When customers arrive, they will have a choice of coffee and pastries to go with their Netflix, wifi and printing services. Or they can simply shop for clothing, jewelry and other goods.

“I just want Eloquence to be a staple in the community,” owner Natasha Johnson said. “Somewhere where people can hang out and be themselves.”

Persevering after the pandemic

A native Georgian, Johnson is a U.S. Army veteran who served for 23 years. After being deployed to Kuwait and Afghanistan, she retired and supported her former husband who was still enlisted.

This brought her back to her home state in Columbus, where she began to make a life for herself. After getting divorced, she decided to pursue a dream after years of not being able to wear regular clothes often while she was in the military.

“I said that when I was retired, and was able to, I would open my own clothing boutique,” Johnson said. “So I could wear clothes and provide affordable clothing for everyone in the community.”

Johnson opened Diamonds Boutique, her first business, in Phenix City at the end of 2019 a few months before the pandemic began. COVID-19 had a devastating effect on the new business owner, who had to shut down her boutique six months after opening.

Despite the setback, Johnson knew she wanted to get back to owning a business.

“So I prayed about it,” she said. “And I was looking around every day. I would look for a building, and I knew the best place would be downtown because it’s always foot traffic.”

When she first walked into the Front Ave. space, Johnson could visualize what her new business could become. It could be a place for students and other residents to hang out, do homework, watch television and play games.

With the large amount of space, she was still able to include her clothing boutique, as well.

“The space is perfect because of the brick,” Johnson said. “It just feels so rustic, and it feels like it’s a lot of history. And I just want to be a part of that history.”

Homemade items, baked goods and clothing

On the cafe side of Eloquence, Johnson is working with baker Aaliyah Roberts.

Mondays, Wednesdays and Fridays, Roberts brings her fresh baked goods to Eloquence to sell at the cafe. Johnson urged new customers to try Roberts’ pastries along with the Hawaiian coffee.

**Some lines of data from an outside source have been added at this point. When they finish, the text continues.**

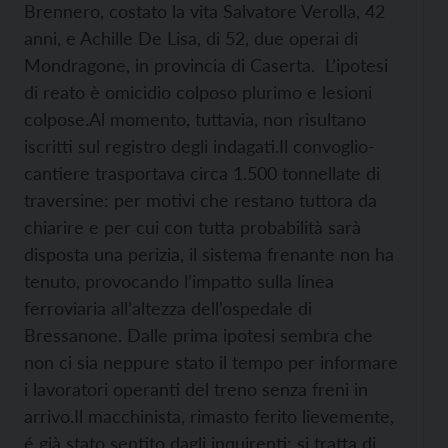
Brennero, costato la vita Salvatore Verolla, 42
anni, e Achille De Lisa, di 52, due operai di
Mondragone, in provincia di Caserta. L’ipotesi
di reato è omicidio colposo plurimo e lesioni
colpose.
Al momento, tuttavia, non risultano
iscritti sul registro degli indagati.
Il convoglio-
cantiere trasportava circa 1.500 tonnellate di
traversine: per motivi che restano tuttora da
chiarire e per cui con tutta probabilità sarà
disposta una perizia, il sistema frenante non ha
tenuto, provocando l’impatto sulla linea
ferroviaria all’altezza dell’ospedale di
Bressanone. Dalle prima ipotesi sembra che
non ci sia neppure stato il tempo per informare
i lavoratori operanti del treno senza freni in
arrivo.
Il macchinista, rimasto ferito lievemente,
é già stato sentito dagli inquirenti: si tratta di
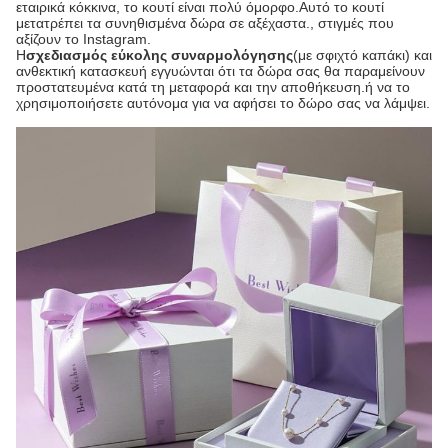
εταιρικά κόκκινα, το κουτί είναι πολύ όμορφο.Αυτό το κουτί
μετατρέπει τα συνηθισμένα δώρα σε αξέχαστα., στιγμές που
αξίζουν το Instagram.
Η
σχεδιασμός εύκολης συναρμολόγησης
(με σφιχτό καπάκι) και
ανθεκτική κατασκευή εγγυώνται ότι τα δώρα σας θα παραμείνουν
προστατευμένα κατά τη μεταφορά και την αποθήκευση.ή να το
χρησιμοποιήσετε αυτόνομα για να αφήσει το δώρο σας να λάμψει.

“(Hawaiian coffee) is different because it’s so smooth,” Johnson said. “You don’t need a creamer. All you need is the coffee, and it tastes so good.”

Handbags are on display throughout Eloquence, along with other accessories and home goods. Most of the boutique’s clothing for men and women is in a small room away from the food goods.

When Johnson opened Diamonds Boutique, some customers were disappointed that her clothing didn’t come in bigger sizes, she said. So with Eloquence, she wanted to make sure that people of all sizes would be able to shop there and feel comfortable.

One way she is accomplishing this is to refer to what other stores call “plus size” as “size beautiful”.

“A lot of women, when they come in, they say ‘I know you don’t have my size,'” Johnson said. “But I do because you’re beautiful too.”

Most of the clothing and bags come from a variety of vendors, she said. Other than sizes, a priority was keeping the prices affordable.

“I don’t like going into boutiques because they have boutique prices,” Johnson said. “But when you come into Eloquence, it is very affordable. I want to make sure that everyone that wants to wear nice things and carry nice purses is able to afford it.”

Customers are able to purchase dresses for $24, blouses for $25 or a small scarf for $15, according to a sign displayed in the boutique.

Along with the clothes, Johnson also sells handmade candles and soaps that her mother-in-law, Carlestlene “Connie” Johnson” makes. Connie’s passion is making soaps and candles, Johnson said, and she was happy to help sell her products.

“That is her baby,” Johnson said. “So, she’s the one that put in all the hard work at the age of 75.”

When customers come into Eloquence, Johnson wants them to feel at home.

“And when we greet them, we greet them with a smile,” she said. “I just want them to know that if they ever need somewhere to come to just woosah. This is the place.”

Eloquence Fashion Cafe is open from 10 a.m. to 5 p.m. Monday through Saturday.